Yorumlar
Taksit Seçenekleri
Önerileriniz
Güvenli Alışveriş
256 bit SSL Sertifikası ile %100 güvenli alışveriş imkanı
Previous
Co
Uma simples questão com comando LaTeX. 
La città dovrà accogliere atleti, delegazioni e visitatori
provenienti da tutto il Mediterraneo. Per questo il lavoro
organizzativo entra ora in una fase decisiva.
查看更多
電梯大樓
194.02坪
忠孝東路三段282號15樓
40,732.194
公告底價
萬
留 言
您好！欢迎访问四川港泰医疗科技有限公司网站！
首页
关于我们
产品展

------

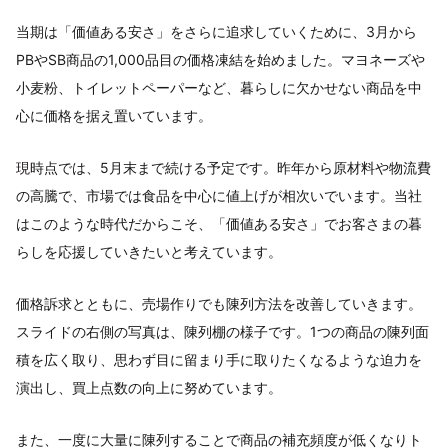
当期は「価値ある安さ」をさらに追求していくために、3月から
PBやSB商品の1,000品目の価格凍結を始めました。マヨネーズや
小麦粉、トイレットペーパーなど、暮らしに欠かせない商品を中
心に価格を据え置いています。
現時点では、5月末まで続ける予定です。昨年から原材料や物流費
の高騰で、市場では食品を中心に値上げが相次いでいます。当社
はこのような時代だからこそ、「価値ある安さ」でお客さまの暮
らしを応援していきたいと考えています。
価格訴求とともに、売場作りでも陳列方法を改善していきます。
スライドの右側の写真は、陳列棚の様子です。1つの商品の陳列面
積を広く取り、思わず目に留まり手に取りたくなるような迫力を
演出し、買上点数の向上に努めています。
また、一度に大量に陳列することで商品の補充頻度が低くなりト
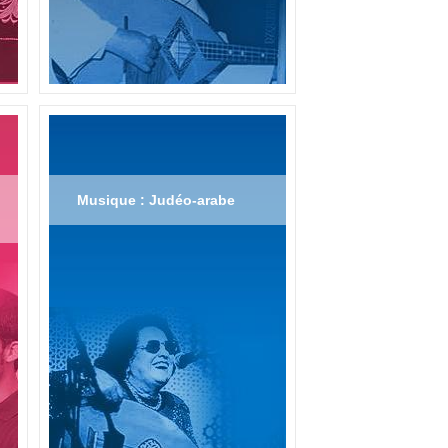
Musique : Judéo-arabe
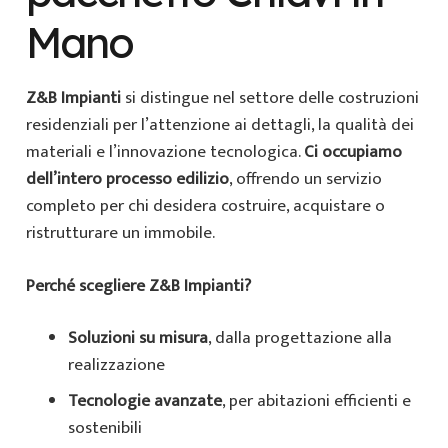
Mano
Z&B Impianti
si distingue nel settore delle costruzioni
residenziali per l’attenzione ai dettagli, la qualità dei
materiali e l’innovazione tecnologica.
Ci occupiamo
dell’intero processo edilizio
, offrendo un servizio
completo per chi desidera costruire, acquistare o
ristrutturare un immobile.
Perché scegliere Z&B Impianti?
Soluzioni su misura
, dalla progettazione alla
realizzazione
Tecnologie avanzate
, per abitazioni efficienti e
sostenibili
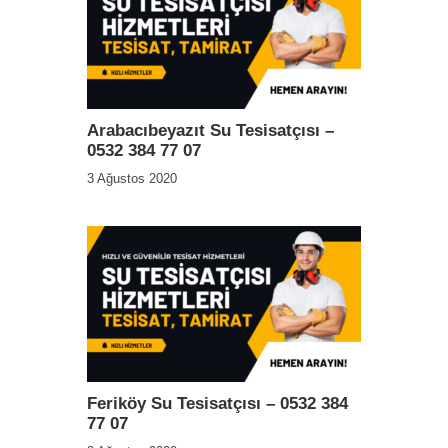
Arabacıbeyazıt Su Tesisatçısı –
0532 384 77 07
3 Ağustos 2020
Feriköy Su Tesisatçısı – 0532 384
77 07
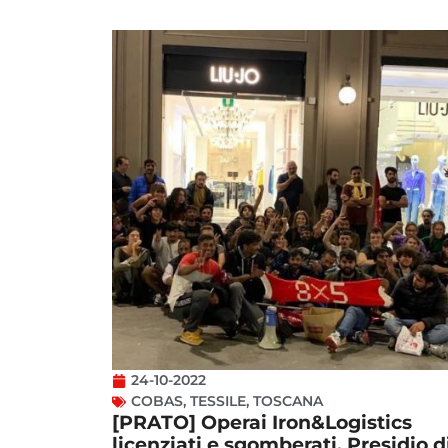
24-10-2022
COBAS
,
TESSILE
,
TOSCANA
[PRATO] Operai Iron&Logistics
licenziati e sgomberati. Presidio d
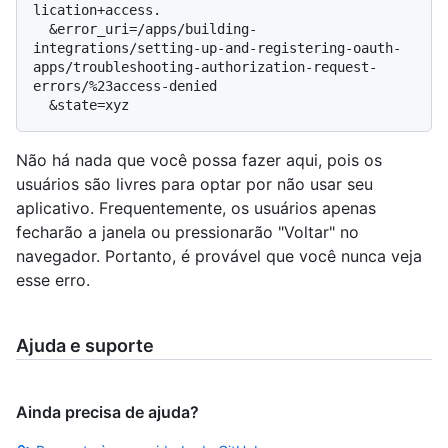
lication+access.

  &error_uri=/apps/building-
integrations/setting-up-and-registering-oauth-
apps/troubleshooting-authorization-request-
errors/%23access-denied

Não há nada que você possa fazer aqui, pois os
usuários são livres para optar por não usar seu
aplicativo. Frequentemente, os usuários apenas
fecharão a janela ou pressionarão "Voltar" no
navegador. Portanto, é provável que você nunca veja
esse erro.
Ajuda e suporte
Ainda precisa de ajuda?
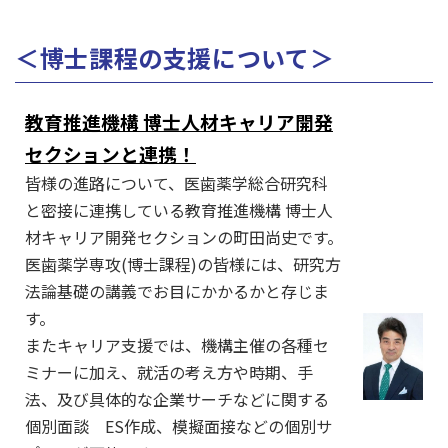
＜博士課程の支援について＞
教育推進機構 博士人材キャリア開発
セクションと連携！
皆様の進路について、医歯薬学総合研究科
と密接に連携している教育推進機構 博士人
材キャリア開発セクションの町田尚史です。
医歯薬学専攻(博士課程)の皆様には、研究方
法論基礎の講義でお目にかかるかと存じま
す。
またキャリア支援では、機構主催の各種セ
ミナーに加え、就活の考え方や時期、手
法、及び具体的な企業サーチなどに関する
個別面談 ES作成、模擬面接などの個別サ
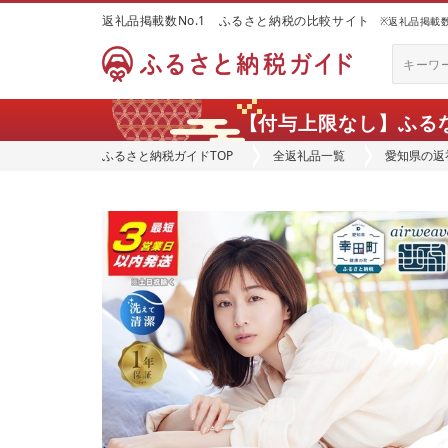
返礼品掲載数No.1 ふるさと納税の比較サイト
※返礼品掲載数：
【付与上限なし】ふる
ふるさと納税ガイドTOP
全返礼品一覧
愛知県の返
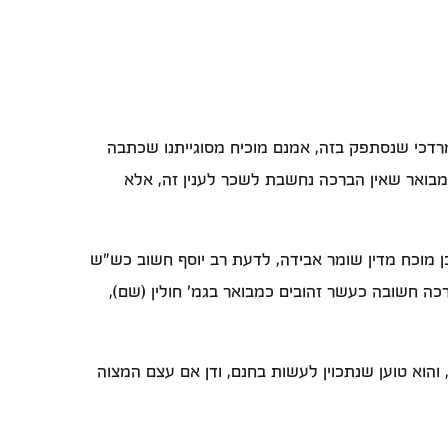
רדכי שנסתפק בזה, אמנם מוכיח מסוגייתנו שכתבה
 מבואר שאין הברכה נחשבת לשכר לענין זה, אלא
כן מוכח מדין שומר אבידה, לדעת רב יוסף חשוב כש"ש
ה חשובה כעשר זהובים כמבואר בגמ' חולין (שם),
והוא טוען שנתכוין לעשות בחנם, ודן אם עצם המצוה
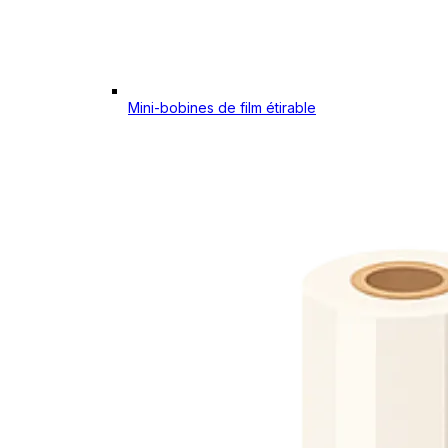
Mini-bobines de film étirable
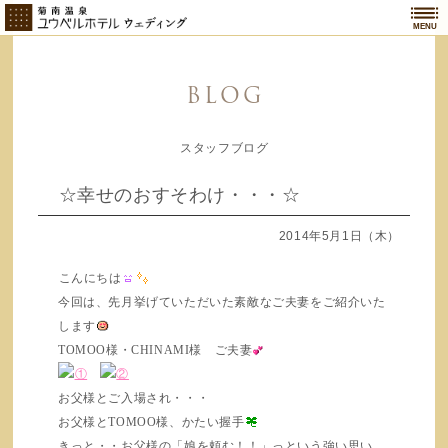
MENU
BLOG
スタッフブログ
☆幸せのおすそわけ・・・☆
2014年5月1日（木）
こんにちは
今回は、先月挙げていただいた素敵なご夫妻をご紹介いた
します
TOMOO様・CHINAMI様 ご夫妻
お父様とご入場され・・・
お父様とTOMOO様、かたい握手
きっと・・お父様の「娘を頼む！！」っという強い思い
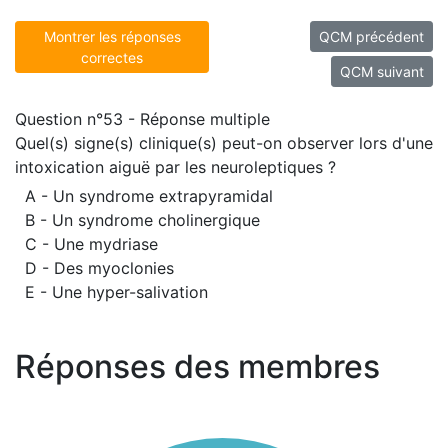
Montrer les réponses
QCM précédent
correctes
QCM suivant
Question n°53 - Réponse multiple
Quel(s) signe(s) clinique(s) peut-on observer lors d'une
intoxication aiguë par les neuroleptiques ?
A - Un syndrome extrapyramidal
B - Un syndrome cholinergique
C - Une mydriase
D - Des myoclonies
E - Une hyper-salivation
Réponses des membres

------

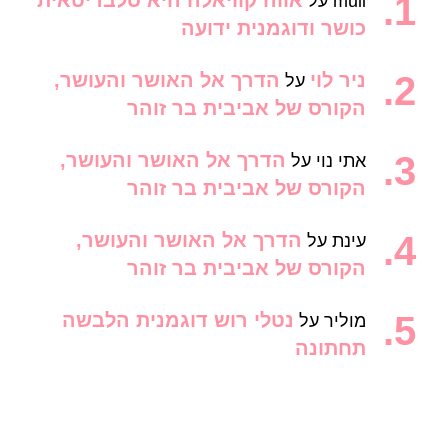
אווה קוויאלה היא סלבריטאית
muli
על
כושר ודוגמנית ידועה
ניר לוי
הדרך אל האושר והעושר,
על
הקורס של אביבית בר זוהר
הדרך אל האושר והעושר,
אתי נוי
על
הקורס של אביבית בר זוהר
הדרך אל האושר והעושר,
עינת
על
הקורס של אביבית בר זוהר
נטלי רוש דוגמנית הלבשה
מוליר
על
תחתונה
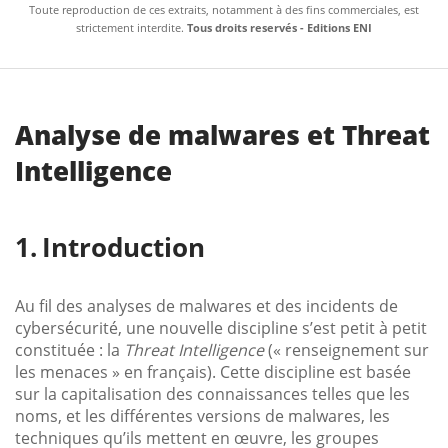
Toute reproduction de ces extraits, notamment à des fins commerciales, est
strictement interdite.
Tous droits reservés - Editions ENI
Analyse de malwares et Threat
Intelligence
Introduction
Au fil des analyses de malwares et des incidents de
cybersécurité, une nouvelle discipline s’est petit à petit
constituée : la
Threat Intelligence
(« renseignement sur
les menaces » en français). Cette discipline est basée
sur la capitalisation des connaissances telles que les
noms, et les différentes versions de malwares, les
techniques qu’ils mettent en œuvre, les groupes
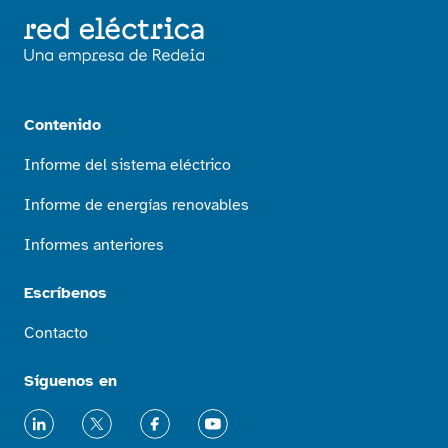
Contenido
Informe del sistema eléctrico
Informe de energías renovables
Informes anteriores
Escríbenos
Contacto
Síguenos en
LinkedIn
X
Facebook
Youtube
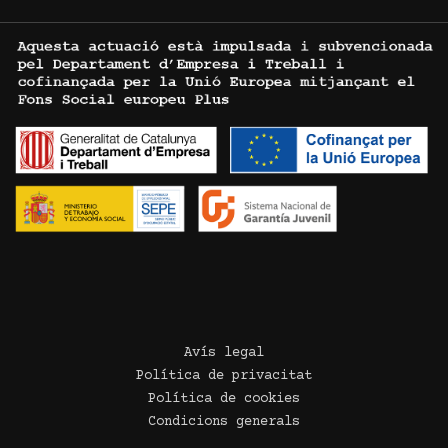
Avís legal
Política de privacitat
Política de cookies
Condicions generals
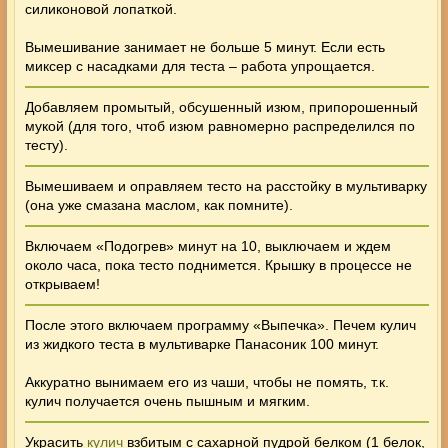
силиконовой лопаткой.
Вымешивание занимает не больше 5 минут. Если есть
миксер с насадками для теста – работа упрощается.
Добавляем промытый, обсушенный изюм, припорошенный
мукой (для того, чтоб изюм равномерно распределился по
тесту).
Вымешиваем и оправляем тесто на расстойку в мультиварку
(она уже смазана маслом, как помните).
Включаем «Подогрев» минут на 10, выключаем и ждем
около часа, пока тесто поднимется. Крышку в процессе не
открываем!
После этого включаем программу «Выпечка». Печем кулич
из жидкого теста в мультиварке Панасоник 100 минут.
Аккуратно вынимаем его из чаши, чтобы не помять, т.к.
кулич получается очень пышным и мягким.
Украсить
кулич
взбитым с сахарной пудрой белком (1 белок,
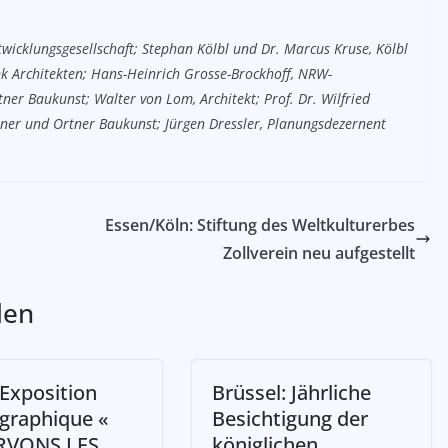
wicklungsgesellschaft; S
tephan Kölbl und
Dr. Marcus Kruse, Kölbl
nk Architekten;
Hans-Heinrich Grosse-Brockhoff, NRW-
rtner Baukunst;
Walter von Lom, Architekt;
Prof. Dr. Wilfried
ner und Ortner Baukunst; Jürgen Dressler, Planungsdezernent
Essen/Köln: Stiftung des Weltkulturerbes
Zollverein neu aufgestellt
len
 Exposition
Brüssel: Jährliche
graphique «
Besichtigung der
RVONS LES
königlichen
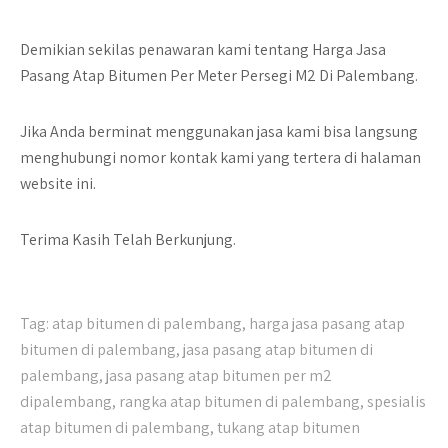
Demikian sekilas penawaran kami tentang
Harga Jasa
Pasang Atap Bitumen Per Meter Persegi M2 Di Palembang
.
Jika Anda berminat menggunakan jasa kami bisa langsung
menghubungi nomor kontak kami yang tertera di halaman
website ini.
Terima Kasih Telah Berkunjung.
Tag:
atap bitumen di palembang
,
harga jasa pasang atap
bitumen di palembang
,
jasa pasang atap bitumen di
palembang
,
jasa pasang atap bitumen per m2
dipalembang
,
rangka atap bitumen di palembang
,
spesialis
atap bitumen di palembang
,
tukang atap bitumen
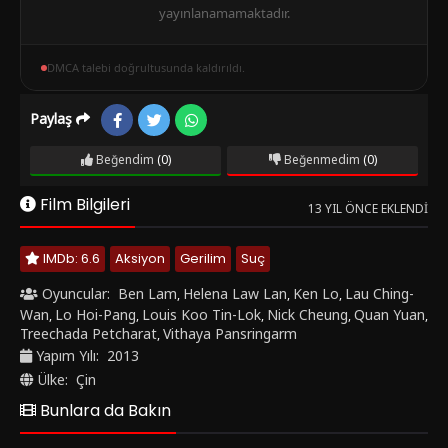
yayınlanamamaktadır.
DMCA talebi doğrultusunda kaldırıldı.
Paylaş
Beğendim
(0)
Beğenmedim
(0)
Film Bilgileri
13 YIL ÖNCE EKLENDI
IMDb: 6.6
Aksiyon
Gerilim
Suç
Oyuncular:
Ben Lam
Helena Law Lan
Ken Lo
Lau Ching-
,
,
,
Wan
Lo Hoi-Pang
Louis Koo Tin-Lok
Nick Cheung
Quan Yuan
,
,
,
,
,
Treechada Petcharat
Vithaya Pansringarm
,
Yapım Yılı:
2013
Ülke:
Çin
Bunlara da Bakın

------

• Task description: Output only the number of lines in the listing that contain the string "тесто".

• Result for this exercise: 2